* **WHAT TO WORK ON**: Go through the entries below and count the lines where "вместо" occurs. Give nothing but that number.

* **Dataset entries**:
####################

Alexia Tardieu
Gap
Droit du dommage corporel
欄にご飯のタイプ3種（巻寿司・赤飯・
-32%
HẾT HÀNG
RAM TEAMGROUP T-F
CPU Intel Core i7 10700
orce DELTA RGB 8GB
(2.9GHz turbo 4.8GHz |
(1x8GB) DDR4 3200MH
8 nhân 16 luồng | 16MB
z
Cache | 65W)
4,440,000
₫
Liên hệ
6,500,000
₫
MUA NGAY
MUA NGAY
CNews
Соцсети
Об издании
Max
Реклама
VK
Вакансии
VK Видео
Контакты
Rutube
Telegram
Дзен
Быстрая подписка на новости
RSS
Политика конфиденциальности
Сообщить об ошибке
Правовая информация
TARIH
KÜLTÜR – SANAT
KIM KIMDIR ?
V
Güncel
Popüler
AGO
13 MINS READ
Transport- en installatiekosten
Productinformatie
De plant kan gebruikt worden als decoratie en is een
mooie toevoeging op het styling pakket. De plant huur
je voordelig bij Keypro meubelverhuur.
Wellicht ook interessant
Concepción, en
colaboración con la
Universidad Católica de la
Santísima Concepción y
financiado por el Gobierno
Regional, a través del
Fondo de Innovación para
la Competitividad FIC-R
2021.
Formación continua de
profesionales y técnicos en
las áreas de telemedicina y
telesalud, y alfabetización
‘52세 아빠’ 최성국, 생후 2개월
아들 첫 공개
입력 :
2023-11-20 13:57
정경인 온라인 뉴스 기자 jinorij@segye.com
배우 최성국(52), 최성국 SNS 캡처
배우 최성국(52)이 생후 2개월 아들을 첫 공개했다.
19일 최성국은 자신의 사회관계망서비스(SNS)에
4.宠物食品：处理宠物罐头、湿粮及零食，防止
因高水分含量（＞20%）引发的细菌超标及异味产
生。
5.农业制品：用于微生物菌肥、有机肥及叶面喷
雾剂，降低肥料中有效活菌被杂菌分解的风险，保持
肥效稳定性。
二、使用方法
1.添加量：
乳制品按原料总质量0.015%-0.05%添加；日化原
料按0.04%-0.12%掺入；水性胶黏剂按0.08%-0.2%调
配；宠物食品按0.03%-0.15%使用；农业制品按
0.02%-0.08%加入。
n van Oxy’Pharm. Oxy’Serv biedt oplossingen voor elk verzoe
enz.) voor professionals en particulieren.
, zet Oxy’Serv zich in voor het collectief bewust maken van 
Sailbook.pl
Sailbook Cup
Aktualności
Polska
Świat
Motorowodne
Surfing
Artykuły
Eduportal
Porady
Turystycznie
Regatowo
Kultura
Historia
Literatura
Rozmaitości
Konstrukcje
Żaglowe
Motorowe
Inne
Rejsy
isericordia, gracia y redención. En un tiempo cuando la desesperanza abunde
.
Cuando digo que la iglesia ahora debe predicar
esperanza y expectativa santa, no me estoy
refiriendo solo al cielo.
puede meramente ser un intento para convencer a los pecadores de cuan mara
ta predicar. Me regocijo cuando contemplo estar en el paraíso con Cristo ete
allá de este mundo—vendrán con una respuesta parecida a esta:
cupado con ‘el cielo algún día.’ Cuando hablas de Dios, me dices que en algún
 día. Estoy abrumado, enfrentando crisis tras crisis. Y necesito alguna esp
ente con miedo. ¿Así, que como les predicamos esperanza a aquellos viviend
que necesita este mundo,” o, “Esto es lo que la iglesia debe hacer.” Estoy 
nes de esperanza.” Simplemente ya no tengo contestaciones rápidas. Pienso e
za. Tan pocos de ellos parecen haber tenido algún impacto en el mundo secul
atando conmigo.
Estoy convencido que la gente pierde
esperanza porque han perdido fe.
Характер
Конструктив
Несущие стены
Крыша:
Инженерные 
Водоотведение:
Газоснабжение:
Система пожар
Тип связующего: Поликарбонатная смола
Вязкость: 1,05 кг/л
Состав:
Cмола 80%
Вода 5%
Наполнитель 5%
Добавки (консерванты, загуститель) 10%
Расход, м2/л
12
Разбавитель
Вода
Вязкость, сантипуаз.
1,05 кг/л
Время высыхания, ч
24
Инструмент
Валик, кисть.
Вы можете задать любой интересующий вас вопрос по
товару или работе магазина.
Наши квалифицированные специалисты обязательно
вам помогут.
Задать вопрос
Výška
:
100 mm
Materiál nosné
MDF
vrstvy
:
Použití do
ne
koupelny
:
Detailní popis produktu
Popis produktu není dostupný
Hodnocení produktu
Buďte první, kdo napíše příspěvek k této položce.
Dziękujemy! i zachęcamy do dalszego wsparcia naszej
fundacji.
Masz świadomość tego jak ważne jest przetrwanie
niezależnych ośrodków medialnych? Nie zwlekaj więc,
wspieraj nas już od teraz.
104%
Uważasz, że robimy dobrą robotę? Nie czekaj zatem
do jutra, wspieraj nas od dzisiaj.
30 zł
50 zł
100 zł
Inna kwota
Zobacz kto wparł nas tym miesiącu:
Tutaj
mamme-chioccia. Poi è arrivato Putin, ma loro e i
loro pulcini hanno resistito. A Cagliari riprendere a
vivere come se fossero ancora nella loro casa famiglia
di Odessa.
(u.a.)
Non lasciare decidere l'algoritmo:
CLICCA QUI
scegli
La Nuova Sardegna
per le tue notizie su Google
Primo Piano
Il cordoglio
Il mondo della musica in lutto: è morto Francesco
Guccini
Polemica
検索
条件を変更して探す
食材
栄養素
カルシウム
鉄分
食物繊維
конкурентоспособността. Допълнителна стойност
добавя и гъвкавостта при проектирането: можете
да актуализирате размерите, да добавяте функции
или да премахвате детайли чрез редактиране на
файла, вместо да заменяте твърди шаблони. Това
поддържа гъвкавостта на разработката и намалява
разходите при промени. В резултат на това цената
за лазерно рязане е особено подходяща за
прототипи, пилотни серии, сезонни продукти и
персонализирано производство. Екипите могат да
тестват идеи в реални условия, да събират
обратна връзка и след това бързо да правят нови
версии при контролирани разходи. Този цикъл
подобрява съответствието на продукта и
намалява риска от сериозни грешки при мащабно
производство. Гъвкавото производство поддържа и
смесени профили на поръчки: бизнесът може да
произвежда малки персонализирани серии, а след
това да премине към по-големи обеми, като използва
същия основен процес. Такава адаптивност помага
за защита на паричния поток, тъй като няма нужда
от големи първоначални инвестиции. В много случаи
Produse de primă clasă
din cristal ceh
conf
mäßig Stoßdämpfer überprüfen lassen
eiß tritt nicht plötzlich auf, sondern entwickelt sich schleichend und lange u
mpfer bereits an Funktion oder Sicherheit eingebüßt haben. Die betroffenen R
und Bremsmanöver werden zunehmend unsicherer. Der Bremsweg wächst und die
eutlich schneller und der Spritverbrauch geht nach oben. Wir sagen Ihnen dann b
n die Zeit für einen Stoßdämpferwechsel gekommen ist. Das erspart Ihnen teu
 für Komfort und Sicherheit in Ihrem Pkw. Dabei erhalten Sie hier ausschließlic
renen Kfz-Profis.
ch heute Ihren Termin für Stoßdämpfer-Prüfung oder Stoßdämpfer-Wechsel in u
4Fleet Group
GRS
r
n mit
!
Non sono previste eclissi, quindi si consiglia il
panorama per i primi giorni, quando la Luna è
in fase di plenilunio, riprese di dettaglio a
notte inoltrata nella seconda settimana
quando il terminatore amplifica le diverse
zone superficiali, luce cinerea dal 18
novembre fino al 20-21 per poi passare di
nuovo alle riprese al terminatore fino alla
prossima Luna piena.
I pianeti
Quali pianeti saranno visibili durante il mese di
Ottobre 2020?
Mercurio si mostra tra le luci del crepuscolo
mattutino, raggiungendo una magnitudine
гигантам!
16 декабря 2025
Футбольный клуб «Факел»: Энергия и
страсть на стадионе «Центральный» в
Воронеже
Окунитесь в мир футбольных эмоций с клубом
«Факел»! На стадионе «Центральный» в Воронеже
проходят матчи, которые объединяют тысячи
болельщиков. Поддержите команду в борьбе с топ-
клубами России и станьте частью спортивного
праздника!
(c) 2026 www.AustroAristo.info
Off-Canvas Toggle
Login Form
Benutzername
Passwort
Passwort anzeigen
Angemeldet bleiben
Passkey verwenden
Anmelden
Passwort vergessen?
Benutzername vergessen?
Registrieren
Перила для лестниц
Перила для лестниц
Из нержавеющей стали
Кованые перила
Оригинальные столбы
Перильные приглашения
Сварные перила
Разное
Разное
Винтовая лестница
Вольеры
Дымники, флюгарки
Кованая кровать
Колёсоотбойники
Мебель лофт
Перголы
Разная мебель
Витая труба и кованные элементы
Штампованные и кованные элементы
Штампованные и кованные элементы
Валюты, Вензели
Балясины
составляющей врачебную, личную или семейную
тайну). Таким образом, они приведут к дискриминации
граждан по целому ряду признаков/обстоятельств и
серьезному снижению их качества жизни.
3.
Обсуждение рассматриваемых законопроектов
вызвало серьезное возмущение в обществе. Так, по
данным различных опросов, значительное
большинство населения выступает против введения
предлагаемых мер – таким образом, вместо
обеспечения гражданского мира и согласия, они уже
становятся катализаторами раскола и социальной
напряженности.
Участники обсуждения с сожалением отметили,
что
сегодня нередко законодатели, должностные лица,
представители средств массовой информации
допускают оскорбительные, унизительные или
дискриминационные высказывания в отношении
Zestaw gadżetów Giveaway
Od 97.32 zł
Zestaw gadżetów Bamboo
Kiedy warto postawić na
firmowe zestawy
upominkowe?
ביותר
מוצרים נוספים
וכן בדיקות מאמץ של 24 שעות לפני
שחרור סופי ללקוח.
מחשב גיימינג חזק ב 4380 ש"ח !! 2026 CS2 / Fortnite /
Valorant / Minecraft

####################

* **WRITTEN SOLUTION**: 2